SEBASTIAN ACKER –
PLEASE KEEP THE DOOR CLOSED
—
09.12. – 31.01.2023
Opening: 08.12.2022
window exhibition
Sebastian Acker uses a wide range of media to make us reconsider our relationship with nature. In his videos, installations and image-based works, he traces the origins of natural resources and global supply chains, as well as myths of pristine nature, the Anthropocene and the romantic period. His practice often includes processes of making visible normally imperceptible matter, such as lithium in a desert landscape, and manipulation of materials and narratives to challenge the manifold symbolic meanings we attach to objects and places.
At the centre of his site-specific installation at Kunstverein Dresden is a video that the artist recorded through the window of the Trans-Siberian Railway, en route to an artist residency in Siberia three years ago. On the monotonous four-day journey, his view of the vast expanse that is the Russian taiga was only periodically interrupted by freight trains transporting goods and raw materials between Europe and Asia. Shot entirely on his smartphone, the footage merges the shipping containers and their logos into a nearly abstract layer, which only allows fragmented glimpses of the forest in the background.

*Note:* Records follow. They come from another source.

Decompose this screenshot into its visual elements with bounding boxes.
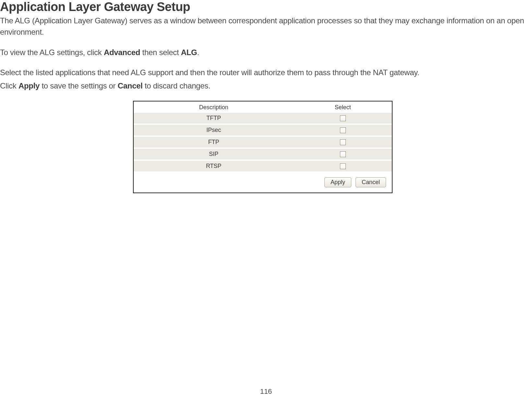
page-title: Application Layer Gateway Setup	[0, 0, 532, 14]
checkbox-ipsec[interactable]	[340, 127, 346, 133]
table-row: IPsec	[134, 124, 392, 136]
button-row: Apply Cancel	[134, 177, 392, 187]
header-select: Select	[294, 101, 392, 113]
intro-text: The ALG (Application Layer Gateway) serv…	[0, 15, 532, 38]
table-row: SIP	[134, 148, 392, 160]
alg-settings-panel: Description Select TFTP IPsec FTP	[133, 101, 393, 193]
checkbox-tftp[interactable]	[340, 115, 346, 121]
nav-prefix: To view the ALG settings, click	[0, 48, 104, 57]
header-description: Description	[134, 101, 294, 113]
apply-button[interactable]: Apply	[324, 177, 351, 187]
table-row: TFTP	[134, 113, 392, 124]
row-label-sip: SIP	[134, 148, 294, 160]
nav-mid: then select	[140, 48, 181, 57]
row-label-ftp: FTP	[134, 136, 294, 148]
table-row: RTSP	[134, 160, 392, 172]
row-label-rtsp: RTSP	[134, 160, 294, 172]
click-prefix: Click	[0, 81, 18, 90]
cancel-button[interactable]: Cancel	[356, 177, 386, 187]
click-instruction: Click Apply to save the settings or Canc…	[0, 80, 532, 92]
click-mid: to save the settings or	[40, 81, 118, 90]
apply-word: Apply	[18, 81, 40, 90]
checkbox-sip[interactable]	[340, 151, 346, 157]
table-header-row: Description Select	[134, 101, 392, 113]
select-instruction: Select the listed applications that need…	[0, 67, 532, 78]
checkbox-ftp[interactable]	[340, 139, 346, 145]
row-label-ipsec: IPsec	[134, 124, 294, 136]
checkbox-rtsp[interactable]	[340, 163, 346, 169]
nav-instruction: To view the ALG settings, click Advanced…	[0, 47, 532, 58]
alg-table: Description Select TFTP IPsec FTP	[134, 101, 392, 173]
row-label-tftp: TFTP	[134, 113, 294, 124]
cancel-word: Cancel	[118, 81, 143, 90]
nav-step-advanced: Advanced	[104, 48, 140, 57]
nav-step-alg: ALG	[181, 48, 197, 57]
click-suffix: to discard changes.	[143, 81, 211, 90]
nav-suffix: .	[197, 48, 199, 57]
table-row: FTP	[134, 136, 392, 148]
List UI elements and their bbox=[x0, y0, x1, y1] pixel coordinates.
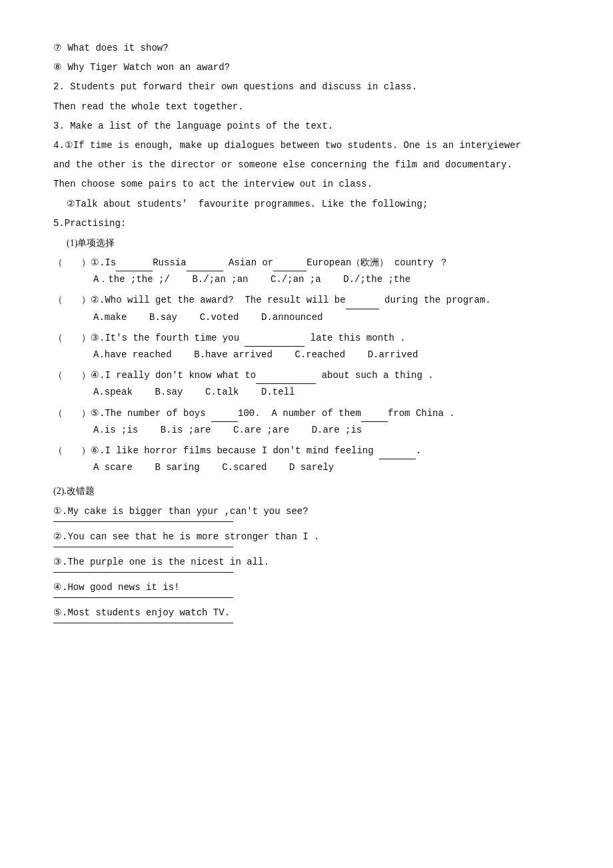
mcq-paren-6: ） bbox=[81, 443, 91, 459]
mcq-paren-4: ） bbox=[81, 367, 91, 384]
mcq-options-2: A.make B.say C.voted D.announced bbox=[53, 309, 560, 326]
correction-item-3: ③.The purple one is the nicest in all. bbox=[53, 554, 560, 573]
correction-answer-1: . bbox=[53, 521, 233, 522]
item-8: ⑧ Why Tiger Watch won an award? bbox=[53, 59, 560, 76]
correction-dot-1: . bbox=[201, 505, 207, 522]
correction-answer-3 bbox=[53, 572, 233, 573]
mcq-options-1: A．the ;the ;/ B./;an ;an C./;an ;a D./;t… bbox=[53, 271, 560, 288]
mcq-bracket-1: （ bbox=[53, 255, 81, 271]
mcq-item-5: （ ） ⑤.The number of boys 100. A number o… bbox=[53, 405, 560, 422]
step-4-a: 4.①If time is enough, make up dialogues … bbox=[53, 137, 560, 154]
correction-answer-5 bbox=[53, 623, 233, 623]
mcq-paren-1: ） bbox=[81, 255, 91, 271]
correction-item-5: ⑤.Most students enjoy watch TV. bbox=[53, 605, 560, 623]
mcq-bracket-6: （ bbox=[53, 443, 81, 459]
section-1-title: (1)单项选择 bbox=[53, 235, 560, 252]
step-3: 3. Make a list of the language points of… bbox=[53, 118, 560, 135]
mcq-options-3: A.have reached B.have arrived C.reached … bbox=[53, 347, 560, 363]
item-7: ⑦ What does it show? bbox=[53, 40, 560, 57]
step-2: 2. Students put forward their own questi… bbox=[53, 79, 560, 95]
mcq-bracket-4: （ bbox=[53, 367, 81, 384]
correction-sentence-4: ④.How good news it is! bbox=[53, 579, 560, 596]
mcq-item-6: （ ） ⑥.I like horror films because I don'… bbox=[53, 443, 560, 459]
correction-answer-4 bbox=[53, 597, 233, 598]
correction-answer-2 bbox=[53, 547, 233, 547]
mcq-question-6: ⑥.I like horror films because I don't mi… bbox=[91, 443, 421, 459]
correction-title: (2).改错题 bbox=[53, 483, 560, 500]
mcq-item-3: （ ） ③.It's the fourth time you late this… bbox=[53, 330, 560, 347]
correction-sentence-2: ②.You can see that he is more stronger t… bbox=[53, 529, 560, 545]
mcq-bracket-2: （ bbox=[53, 292, 81, 309]
correction-sentence-1: ①.My cake is bigger than your ,can't you… bbox=[53, 503, 560, 520]
mcq-options-6: A scare B saring C.scared D sarely bbox=[53, 459, 560, 476]
page-content: ⑦ What does it show? ⑧ Why Tiger Watch w… bbox=[53, 40, 560, 623]
step-4-c: Then choose some pairs to act the interv… bbox=[53, 176, 560, 193]
correction-sentence-3: ③.The purple one is the nicest in all. bbox=[53, 554, 560, 571]
mcq-item-4: （ ） ④.I really don't know what to about … bbox=[53, 367, 560, 384]
mcq-question-4: ④.I really don't know what to about such… bbox=[91, 367, 434, 384]
correction-item-1: ①.My cake is bigger than your ,can't you… bbox=[53, 503, 560, 522]
correction-sentence-5: ⑤.Most students enjoy watch TV. bbox=[53, 605, 560, 621]
mcq-question-5: ⑤.The number of boys 100. A number of th… bbox=[91, 405, 455, 422]
step-4-b: and the other is the director or someone… bbox=[53, 157, 560, 173]
mcq-options-4: A.speak B.say C.talk D.tell bbox=[53, 384, 560, 401]
mcq-paren-5: ） bbox=[81, 405, 91, 422]
mcq-paren-3: ） bbox=[81, 330, 91, 347]
step-2-sub: Then read the whole text together. bbox=[53, 99, 560, 115]
mcq-item-2: （ ） ②.Who will get the award? The result… bbox=[53, 292, 560, 309]
correction-item-2: ②.You can see that he is more stronger t… bbox=[53, 529, 560, 547]
mcq-question-2: ②.Who will get the award? The result wil… bbox=[91, 292, 491, 309]
mcq-question-3: ③.It's the fourth time you late this mon… bbox=[91, 330, 406, 347]
correction-item-4: ④.How good news it is! bbox=[53, 579, 560, 598]
mcq-bracket-5: （ bbox=[53, 405, 81, 422]
step-4-d: ②Talk about students' favourite programm… bbox=[53, 196, 560, 213]
step-5: 5.Practising: bbox=[53, 215, 560, 232]
mcq-item-1: （ ） ①.IsRussia Asian orEuropean（欧洲） coun… bbox=[53, 255, 560, 271]
mcq-options-5: A.is ;is B.is ;are C.are ;are D.are ;is bbox=[53, 422, 560, 439]
mcq-question-1: ①.IsRussia Asian orEuropean（欧洲） country … bbox=[91, 255, 448, 271]
mcq-paren-2: ） bbox=[81, 292, 91, 309]
mcq-bracket-3: （ bbox=[53, 330, 81, 347]
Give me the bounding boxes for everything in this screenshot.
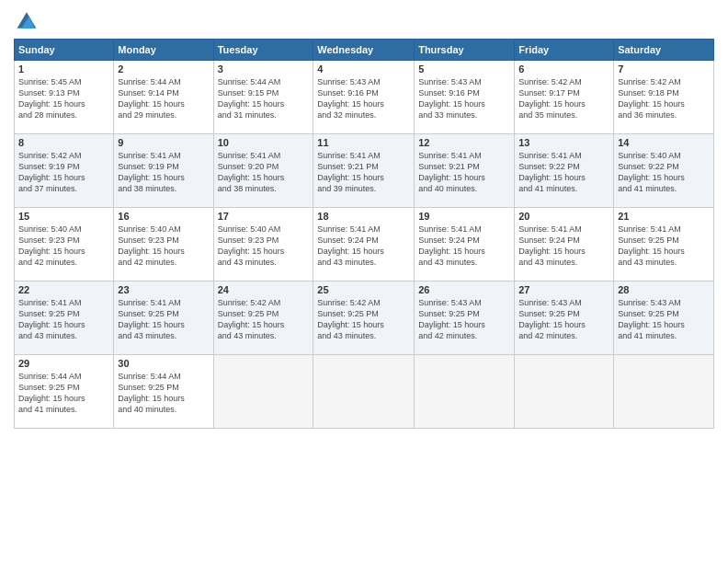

The minimal video, which was awarded the 20 Seconds for Art Award by KÖR after being shown on the screens of Austrian buses, trams and underground stations, responds to a different urban context in Dresden. Almost no material has been used for the installation at the Kunstverein: the video is projected onto ceiling tiles, which the artist has first removed from the gallery ceiling and then suspended to form a screen in the centre of the exhibition space. The void in the false ceiling exposes the electrical infrastructure and hidden architecture of the room.
Thus the installation uses the empty space itself to create multiple layers of depth, unexpected views and conceptual connections. The video, which was shot through a window and separates foreground and background, can itself only be viewed through the shop window from the exterior. The invisible goods and raw materials in the shipping containers, which are transported around the globe via precarious supply chains, meet the materials of the empty space which have their own unknown origin. And in the background, the forest twinkles between the shipping containers, at times disappearing from view, and reappearing optionally as raw material or pristine nature.
--
Sebastian Acker (*1981 in Lichtenstein, Germany) lived and worked in London for 15 years, where he studied sculpture at the Slade School of Fine Art. He relocated to Berlin after the Brexit referendum in 2016. He has recently published his first artist book, Traces of Other Places, with Kerber Berlin, for which he has received the Stiftung Kunstfonds Publication Grant. He was also awarded the Arts Council England Grant, the AHRC Scholarship, and the 20 Seconds for Art Award by KÖR. He has had solo exhibitions at Black Flamingo, Fahrbereitschaft/Haubrok Foundation in Berlin (2018) and Neuer Ravensburger Kunstverein with Phil Thompson, (2017). He has recently shown his work at Manifesta 12 in Palermo (‘May The Bridges I Burn Light The Way’, 2018), Institute of Contemporary Arts in London (‘Diving into a Teacup’, 2018), and Haus der Statistik in Berlin (‘Residenzpflicht’, 2020). He has attended several international artist residency programs and given talks at Strelka Institute, Chelsea College of the Arts and the Slade School of Fine Art.